Traditionally, the filling for plantain tarts is bright red. Unfortunately, the recipe did not say how much red food coloring to use, so I decided to be conservative and try for a “dusty rose” shade. I merely succeeded in making it brown. Still, if it tastes like a plantain, then it must be a plantain. I did leave out the raisins–to me it’s sacrilegious to add any to a plantain tart. The pastry, I must say, is exquisite. It came out tender and flaky. However, I think this filling could be more flavorful to go head to head with this pastry.
2 cups sifted flour
1/2 teaspoon salt
1 cup vegetable shortening
2-4 tablespoons iced water
1 cup ripe plantain, peeled and cut up
1/4 cup sugar
1/4 cup water
1/2 teaspoon nutmeg
1 tablespoon butter
1 teaspoon vanilla
1 tablespoon chopped raisins, optional
Red food coloring, optional
To make the filling:
- In a saucepan combine plantain, sugar, and water
- Cook over low heat until plantain is cooked through, about 5 minutes. The plantains will change from pinkish-orange when raw to deep yellow when cooked.
- Remove from heat and mash lightly. Add nutmeg, vanilla, butter, raisins if using, and red food coloring, if using. After adding 12 drops red and 4 drops blue, the plantain mixture turned dark brown.
- Allow filling to cool before filling tartelettes.
To make the pastry:
- Combine flour and salt with shortening and cut into pastry until flaky. Add iced water to bind together. [I used 2 tablespoons iced water.] Form dough into a ball, wrap in plastic, and refrigerate, about 30 minutes.
- Preheat oven to 450˚F.
- Roll out chilled dough on a lightly floured board to about 1/8 inch thickness. Cut into 40 two-inch rounds. Cake Baker’s Tip: If the dough warms it may become difficult to handle. Wrap it in plastic and refrigerate it for at least 15 minutes. Use a flat blade spatula to lift each round off the cutting board.
- Spoon about 1/2 tablespoon cooled filling in the center of each round.
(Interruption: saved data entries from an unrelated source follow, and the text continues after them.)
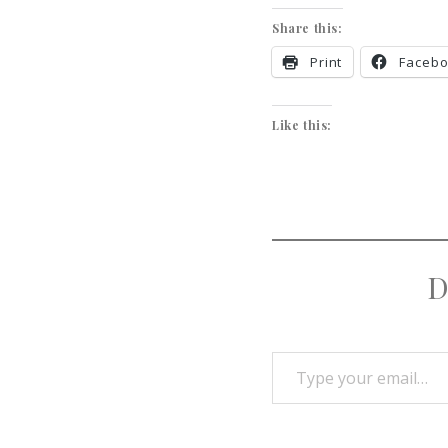
Share this:
Print
Faceb
Like this:
D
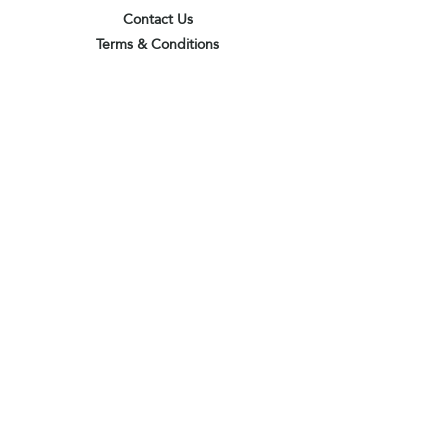
Contact Us
Terms & Conditions
Privacy Policy
Delivery & Pick Up Point
Payments
Our Shop
Subscribe to receive the latest updates
and offers
Join
I agree to the terms & conditions
View terms of use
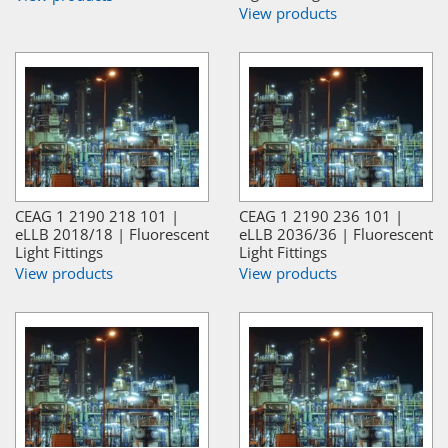
View products
CEAG 1 2190 218 101 |
CEAG 1 2190 236 101 |
eLLB 2018/18 | Fluorescent
eLLB 2036/36 | Fluorescent
Light Fittings
Light Fittings
View products
View products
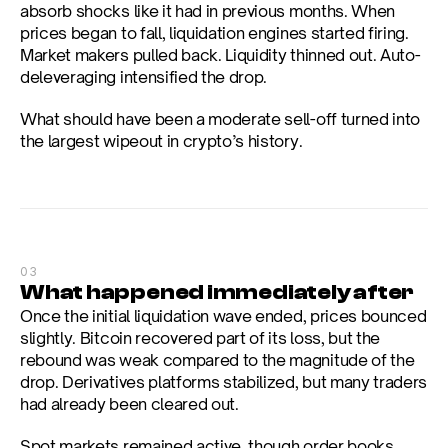
absorb shocks like it had in previous months. When 
prices began to fall, liquidation engines started firing. 
Market makers pulled back. Liquidity thinned out. Auto-
deleveraging intensified the drop.
What should have been a moderate sell-off turned into 
the largest wipeout in crypto’s history.
03
What happened immediately after
Once the initial liquidation wave ended, prices bounced 
slightly. Bitcoin recovered part of its loss, but the 
rebound was weak compared to the magnitude of the 
drop. Derivatives platforms stabilized, but many traders 
had already been cleared out.
Spot markets remained active, though order books 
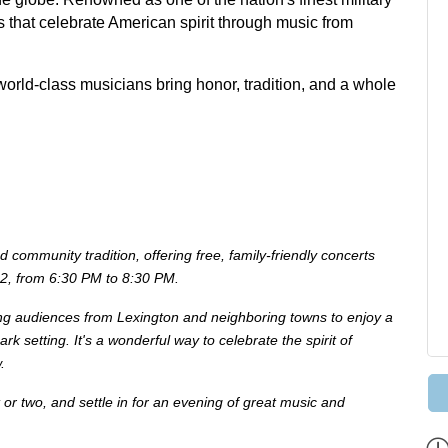
s that celebrate American spirit through music from
world-class musicians bring honor, tradition, and a whole
ommunity tradition, offering free, family-friendly concerts
22, from 6:30 PM to 8:30 PM.
ng audiences from Lexington and neighboring towns to enjoy a
ark setting. It's a wonderful way to celebrate the spirit of
.
 or two, and settle in for an evening of great music and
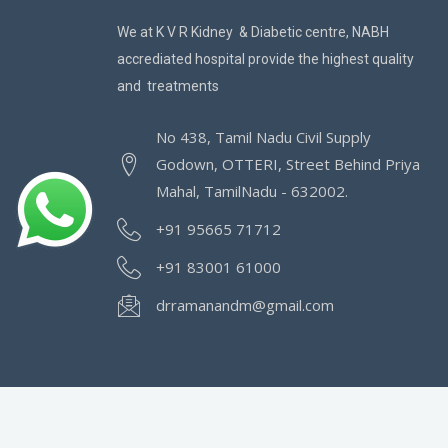
We at K V R Kidney & Diabetic centre, NABH
accrediated hospital provide the highest quality
and treatments
No 438, Tamil Nadu Civil Supply
Godown, OTTERI, Street Behind Priya
Mahal, TamilNadu - 632002.
+91 95665 71712
+91 83001 61000
drramanandm@gmail.com
©2022 | KVR Kidney Care & Diabetic Center | Al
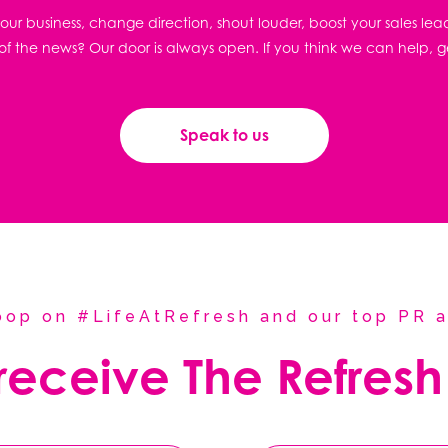
ur business, change direction, shout louder, boost your sales lea
f the news? Our door is always open. If you think we can help, g
Speak to us
coop on #LifeAtRefresh and our top PR a
 receive The Refresh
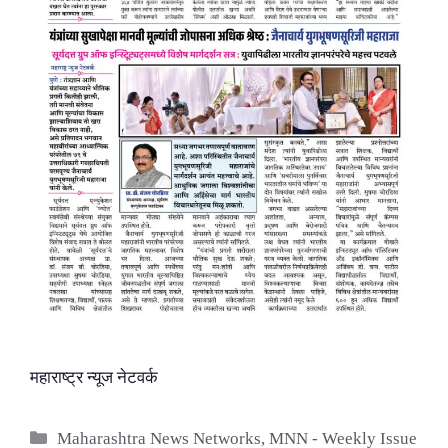
महाराष्ट्र न्यूज नेटवर्क
Categories
Maharashtra News Networks
,
MNN - Weekly Issue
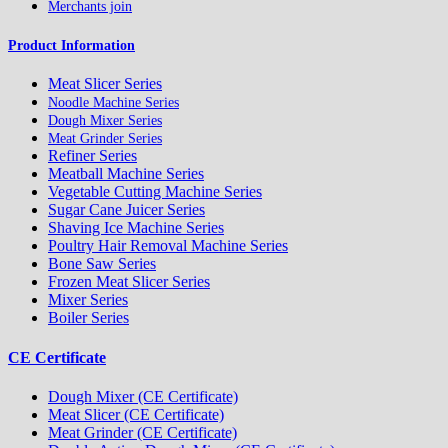
Merchants join
Product Information
Meat Slicer Series
Noodle Machine Series
Dough Mixer Series
Meat Grinder Series
Refiner Series
Meatball Machine Series
Vegetable Cutting Machine Series
Sugar Cane Juicer Series
Shaving Ice Machine Series
Poultry Hair Removal Machine Series
Bone Saw Series
Frozen Meat Slicer Series
Mixer Series
Boiler Series
CE Certificate
Dough Mixer (CE Certificate)
Meat Slicer (CE Certificate)
Meat Grinder (CE Certificate)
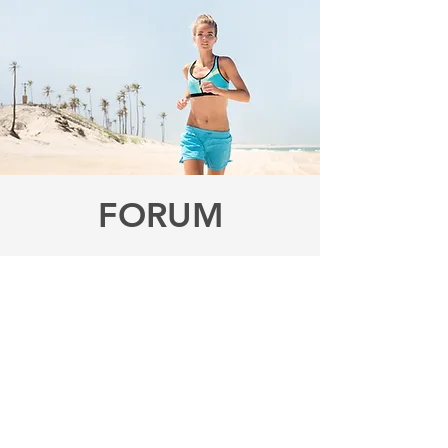
FORUM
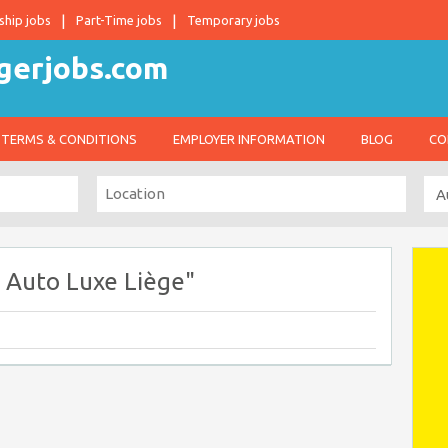
ship jobs
Part-Time jobs
Temporary jobs
TERMS & CONDITIONS
EMPLOYER INFORMATION
BLOG
CO
 Auto Luxe Liège"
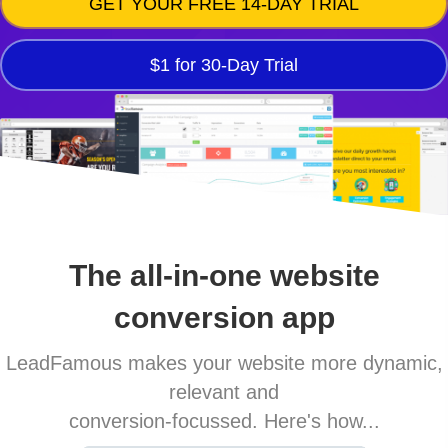
GET YOUR FREE 14-DAY TRIAL
$1 for 30-Day Trial
The all-in-one website
conversion app
LeadFamous makes your website more dynamic,
relevant and
conversion-focussed. Here's how...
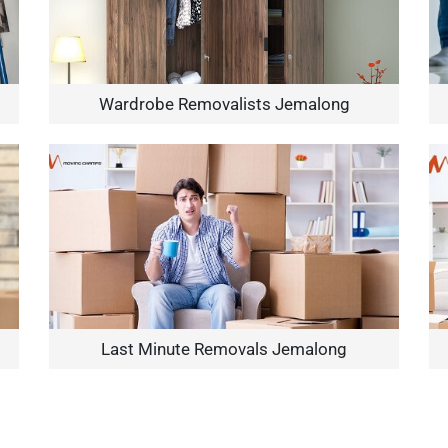
Wardrobe Removalists Jemalong
Need Cleaning Service?
Yes
No
Type Of Move?
Interstate
Local
Get A Free Quote
Last Minute Removals Jemalong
Top with another pastry round and gently press the edges together. Crimp one side with the tines of a fork.
- Place tartelettes on a baking sheet lined with parchment paper.
- Brush tops of tartelettes with a little milk.
- Bake for 10 minutes at 450˚F. Reduce heat to 350˚F and bake for 15-20 minutes. Pastry should be delicately brown. Makes 20 tartelettes.